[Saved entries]
········
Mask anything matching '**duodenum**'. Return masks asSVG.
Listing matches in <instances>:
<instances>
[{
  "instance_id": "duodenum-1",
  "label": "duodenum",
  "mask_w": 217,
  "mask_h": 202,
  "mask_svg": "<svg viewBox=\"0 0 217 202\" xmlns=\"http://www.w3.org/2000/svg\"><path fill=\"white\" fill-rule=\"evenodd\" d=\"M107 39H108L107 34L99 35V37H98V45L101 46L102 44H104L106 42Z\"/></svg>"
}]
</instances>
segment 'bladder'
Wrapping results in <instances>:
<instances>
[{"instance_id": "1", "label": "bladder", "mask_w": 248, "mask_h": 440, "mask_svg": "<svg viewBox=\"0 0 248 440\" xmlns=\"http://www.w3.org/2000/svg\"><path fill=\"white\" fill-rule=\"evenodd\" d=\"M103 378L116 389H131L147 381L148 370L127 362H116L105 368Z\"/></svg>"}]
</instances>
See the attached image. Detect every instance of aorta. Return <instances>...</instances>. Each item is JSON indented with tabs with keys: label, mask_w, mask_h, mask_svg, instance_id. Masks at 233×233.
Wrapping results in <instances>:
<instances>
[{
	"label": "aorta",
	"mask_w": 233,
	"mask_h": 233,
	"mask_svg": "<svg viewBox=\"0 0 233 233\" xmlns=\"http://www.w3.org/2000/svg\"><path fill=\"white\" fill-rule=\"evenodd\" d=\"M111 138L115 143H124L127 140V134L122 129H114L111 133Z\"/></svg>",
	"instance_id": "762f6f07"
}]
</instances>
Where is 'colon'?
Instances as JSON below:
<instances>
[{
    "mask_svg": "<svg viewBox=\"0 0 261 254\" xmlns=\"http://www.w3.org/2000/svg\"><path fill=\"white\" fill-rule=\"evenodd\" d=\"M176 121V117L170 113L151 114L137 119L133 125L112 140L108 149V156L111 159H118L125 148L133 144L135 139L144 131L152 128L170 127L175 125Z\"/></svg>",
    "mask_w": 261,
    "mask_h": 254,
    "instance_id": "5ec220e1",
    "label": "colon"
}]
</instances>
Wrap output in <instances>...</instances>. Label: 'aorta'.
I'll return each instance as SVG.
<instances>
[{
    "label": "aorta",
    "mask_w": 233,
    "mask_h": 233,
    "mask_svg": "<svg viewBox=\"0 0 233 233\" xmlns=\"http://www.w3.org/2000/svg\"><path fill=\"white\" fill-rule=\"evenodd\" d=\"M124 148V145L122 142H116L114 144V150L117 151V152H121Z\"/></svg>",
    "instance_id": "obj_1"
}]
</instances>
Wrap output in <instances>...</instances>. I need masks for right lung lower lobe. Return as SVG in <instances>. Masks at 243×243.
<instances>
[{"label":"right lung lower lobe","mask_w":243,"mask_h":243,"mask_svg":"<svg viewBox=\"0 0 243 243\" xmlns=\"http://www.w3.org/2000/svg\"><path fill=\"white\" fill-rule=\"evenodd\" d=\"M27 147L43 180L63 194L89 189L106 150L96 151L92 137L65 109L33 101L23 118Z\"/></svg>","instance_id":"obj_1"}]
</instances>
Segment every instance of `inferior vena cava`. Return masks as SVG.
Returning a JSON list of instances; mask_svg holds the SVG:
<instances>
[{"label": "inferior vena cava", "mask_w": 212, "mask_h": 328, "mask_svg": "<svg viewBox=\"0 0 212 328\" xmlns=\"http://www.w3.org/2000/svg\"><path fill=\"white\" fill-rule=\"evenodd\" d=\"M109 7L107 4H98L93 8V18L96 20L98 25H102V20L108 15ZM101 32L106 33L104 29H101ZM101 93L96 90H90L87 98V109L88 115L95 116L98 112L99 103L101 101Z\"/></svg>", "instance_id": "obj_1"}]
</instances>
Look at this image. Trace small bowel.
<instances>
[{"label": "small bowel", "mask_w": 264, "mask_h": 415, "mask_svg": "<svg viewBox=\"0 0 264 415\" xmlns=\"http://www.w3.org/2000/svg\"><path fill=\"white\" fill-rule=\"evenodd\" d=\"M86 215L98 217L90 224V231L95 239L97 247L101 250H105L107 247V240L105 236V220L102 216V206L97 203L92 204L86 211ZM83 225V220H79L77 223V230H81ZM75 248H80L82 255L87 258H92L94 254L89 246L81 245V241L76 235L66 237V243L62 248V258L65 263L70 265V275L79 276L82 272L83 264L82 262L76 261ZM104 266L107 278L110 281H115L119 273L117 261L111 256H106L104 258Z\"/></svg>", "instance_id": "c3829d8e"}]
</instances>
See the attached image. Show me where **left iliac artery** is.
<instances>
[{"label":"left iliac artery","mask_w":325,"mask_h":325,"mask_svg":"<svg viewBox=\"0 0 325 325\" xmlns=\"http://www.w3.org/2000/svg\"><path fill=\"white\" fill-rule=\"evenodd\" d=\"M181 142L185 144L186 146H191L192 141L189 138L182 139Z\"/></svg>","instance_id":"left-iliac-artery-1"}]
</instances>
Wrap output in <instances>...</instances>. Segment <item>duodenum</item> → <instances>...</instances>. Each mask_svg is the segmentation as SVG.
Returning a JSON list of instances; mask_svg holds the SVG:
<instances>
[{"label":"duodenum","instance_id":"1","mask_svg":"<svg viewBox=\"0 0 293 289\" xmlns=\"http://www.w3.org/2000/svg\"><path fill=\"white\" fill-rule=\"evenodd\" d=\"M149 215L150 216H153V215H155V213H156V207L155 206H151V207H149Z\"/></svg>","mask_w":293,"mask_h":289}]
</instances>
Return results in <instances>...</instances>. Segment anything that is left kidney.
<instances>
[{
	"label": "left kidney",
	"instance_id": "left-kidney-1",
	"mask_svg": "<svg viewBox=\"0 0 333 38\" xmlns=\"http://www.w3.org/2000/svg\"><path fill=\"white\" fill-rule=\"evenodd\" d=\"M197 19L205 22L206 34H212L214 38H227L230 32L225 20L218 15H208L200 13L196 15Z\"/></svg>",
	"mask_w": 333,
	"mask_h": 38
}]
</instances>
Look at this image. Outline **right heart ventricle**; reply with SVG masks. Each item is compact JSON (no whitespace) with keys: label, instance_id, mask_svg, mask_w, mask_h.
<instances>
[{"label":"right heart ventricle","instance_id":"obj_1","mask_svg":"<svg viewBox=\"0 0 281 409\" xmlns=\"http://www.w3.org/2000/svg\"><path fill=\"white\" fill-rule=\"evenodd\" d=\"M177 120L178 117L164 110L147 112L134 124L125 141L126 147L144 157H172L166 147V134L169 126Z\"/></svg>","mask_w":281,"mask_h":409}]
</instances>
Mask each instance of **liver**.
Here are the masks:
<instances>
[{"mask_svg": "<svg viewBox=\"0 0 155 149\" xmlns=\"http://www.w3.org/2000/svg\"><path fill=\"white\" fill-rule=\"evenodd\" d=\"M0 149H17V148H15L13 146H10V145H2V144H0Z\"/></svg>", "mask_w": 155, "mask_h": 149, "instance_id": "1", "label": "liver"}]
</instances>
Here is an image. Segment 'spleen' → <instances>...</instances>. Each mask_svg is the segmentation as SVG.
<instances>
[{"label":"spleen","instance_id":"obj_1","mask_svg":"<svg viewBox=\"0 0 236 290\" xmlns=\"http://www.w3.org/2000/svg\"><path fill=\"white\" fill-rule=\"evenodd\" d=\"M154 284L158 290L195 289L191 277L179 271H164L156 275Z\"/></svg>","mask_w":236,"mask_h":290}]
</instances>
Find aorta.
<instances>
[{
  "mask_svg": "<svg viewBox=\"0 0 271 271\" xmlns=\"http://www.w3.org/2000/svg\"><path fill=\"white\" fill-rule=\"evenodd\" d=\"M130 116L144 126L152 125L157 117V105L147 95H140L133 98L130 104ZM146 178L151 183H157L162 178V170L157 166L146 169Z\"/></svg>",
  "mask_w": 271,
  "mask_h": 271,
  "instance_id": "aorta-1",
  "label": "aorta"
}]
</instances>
········
_Task to complete_
An exact copy of the lines from the one with "Mask each instance of **liver**." to the final line of the entries is all that the answer should hold.

_Response_
Mask each instance of **liver**.
Here are the masks:
<instances>
[{"mask_svg": "<svg viewBox=\"0 0 155 149\" xmlns=\"http://www.w3.org/2000/svg\"><path fill=\"white\" fill-rule=\"evenodd\" d=\"M0 149H17V148H15L13 146H10V145H2V144H0Z\"/></svg>", "mask_w": 155, "mask_h": 149, "instance_id": "1", "label": "liver"}]
</instances>
Here is an image. Segment 'spleen' → <instances>...</instances>. Each mask_svg is the segmentation as SVG.
<instances>
[{"label":"spleen","instance_id":"obj_1","mask_svg":"<svg viewBox=\"0 0 236 290\" xmlns=\"http://www.w3.org/2000/svg\"><path fill=\"white\" fill-rule=\"evenodd\" d=\"M154 284L158 290L195 289L191 277L179 271H164L156 275Z\"/></svg>","mask_w":236,"mask_h":290}]
</instances>
Find aorta.
<instances>
[{
  "mask_svg": "<svg viewBox=\"0 0 271 271\" xmlns=\"http://www.w3.org/2000/svg\"><path fill=\"white\" fill-rule=\"evenodd\" d=\"M130 116L144 126L152 125L157 117V105L147 95H140L133 98L130 104ZM146 178L151 183H157L162 178V170L157 166L146 169Z\"/></svg>",
  "mask_w": 271,
  "mask_h": 271,
  "instance_id": "aorta-1",
  "label": "aorta"
}]
</instances>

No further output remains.